No, it's supposed to be grabbed from the general setting. That's one of the reasons that lead me to believe there is a mismatch between the config you shared and the one that actually run according to the provided logs.
Yeah thatʻs what i think too. Iʻll triple check the models and corresponding vocabs, and rebuild the vocabs if necessary. Thanks François for your patience,
Yoohoo!
[2024-10-24 08:27:32,565 INFO] Weighted corpora loaded so far:
* corpus_1: 6
[2024-10-24 08:27:32,989 INFO] Step 900/40000; acc: 30.5; ppl: 115.82; xent: 4.75; aux: 0.000; lr: 3.11e-04; sents: 50818; bsz: 455/ 659/51; 9965/14436 tok/s; 426 sec;
[2024-10-24 08:28:18,549 INFO] Step 1000/40000; acc: 32.2; ppl: 100.39; xent: 4.61; aux: 0.000; lr: 3.46e-04; sents: 45290; bsz: 430/ 616/45; 9436/13516 tok/s; 471 sec;
[2024-10-24 08:28:29,387 INFO] valid stats calculation
took: 10.834146738052368 s.
[2024-10-24 08:28:29,390 WARNING] xavier_uniform initialization does not require param_init (0.1)
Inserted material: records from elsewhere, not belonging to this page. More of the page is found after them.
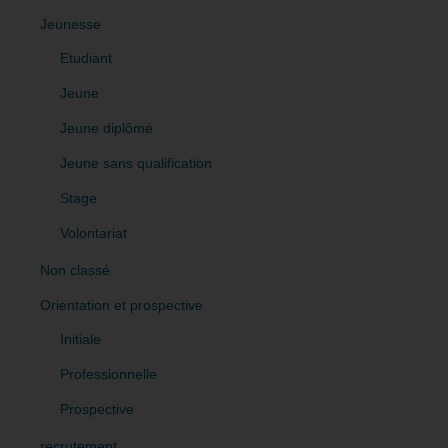
Jeunesse
Etudiant
Jeune
Jeune diplômé
Jeune sans qualification
Stage
Volontariat
Non classé
Orientation et prospective
Initiale
Professionnelle
Prospective
recrutement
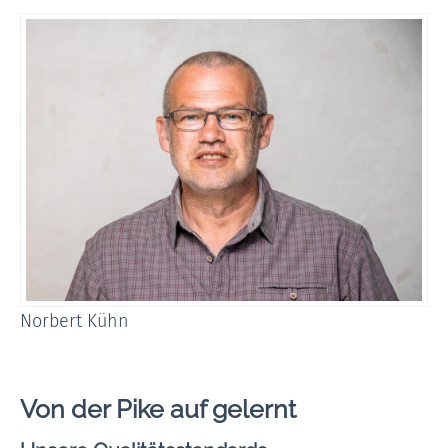
Norbert Kühn
Von der Pike auf gelernt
[2024-10-24 08:28:43,600 INFO] The translation of the valid dataset for dynamic scoring
took : 14.212685823440552 s.
[2024-10-24 08:28:43,600 INFO] UPDATING VALIDATION BLEU
[2024-10-24 08:28:43,853 INFO] validation BLEU: 0.46592065692117035
[2024-10-24 08:28:43,855 INFO] Train perplexity: 421.161
[2024-10-24 08:28:43,856 INFO] Train accuracy: 20.6643
[2024-10-24 08:28:43,856 INFO] Sentences processed: 492886
[2024-10-24 08:28:43,856 INFO] Average bsz: 442/ 630/49
[2024-10-24 08:28:43,856 INFO] Validation perplexity: 558.424
[2024-10-24 08:28:43,856 INFO] Validation accuracy: 19.4927
[2024-10-24 08:28:43,860 INFO] Saving optimizer and weights to step_1000, and symlink to models
[2024-10-24 08:28:44,530 INFO] Saving transforms artifacts, if any, to models
[2024-10-24 08:28:44,532 INFO] Saving config and vocab to models
[2024-10-24 08:29:15,102 INFO] * Transform statistics for corpus_1(25.00%):
* SubwordStats: 434561 -> 473459 tokens
It now works! I had to rebuild the models and onmt_vocabs. Thank you so much François!!
Hi, Iʻm training a bilingual model with the transformer. The Bleu score is not working. Iʻm using Tensorboard to view the performance.
All the metrics above display data, except valid/BLEU. How can I go about getting Bleu score working?